The return for 1919 was filed on March 20, 1920, and prior to the expiration of the statutory period for assessment, but prior to the enactment of the Revenue Act of 1924, the assessment was made of the deficiency for that year. The statutory period for collection expired on March 20, 1925 (section 250 (d) of the Revenue Acts of 1918 and 1921). No waivers were filed for such year. An almost identical situation existed in the case of Phil Gleichman, 17 B. T. A. 147, with respect to the same year, where we held, on the authority of *418Russell v. United States, supra, that since the assessment was made prior to the passage of the 1924 Act and the period for assessment 'expired thereafter, but prior to the enactment of the Revenue Act of 1926, the collection of such assessment was barred at the time of the enactment of the Revenue Act of 1926. The notice of liability to the petitioner was mailed on January 14, 1927, and therefore under the same reasoning which we followed with respect to the return in this case for 1917 collection may not now be made from the petitioner. As to the deficiency for the three-month period ended March 31, 1921, the return was not filed until November 24, 1923, and the statutory period for collection thereunder was four years from the date the return was filed. (Section 250 (d) of the Revenue Act of 1921).
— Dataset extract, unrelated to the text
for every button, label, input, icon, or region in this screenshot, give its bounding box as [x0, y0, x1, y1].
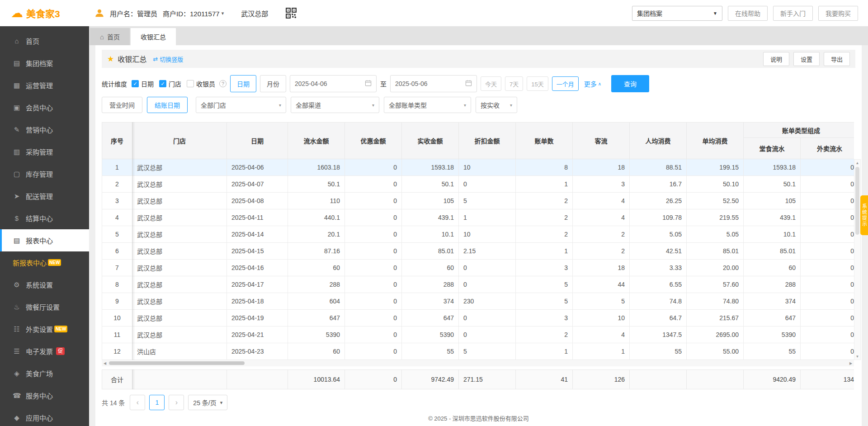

The notice of liability to petitioner as transferee was mailed on January 14, 1927, or within one year after the passage of the Revenue Act of 1926. Since the four-year period did not expire until after the passage of the Revenue Act of 1926, the same reasoning which we applied with respect to the return in this case for 1918 makes necessary the conclusion that such deficiency is not now barred from collection from the petitioner.
Reviewed by the Board.
Judgment will be entered under Rule 50.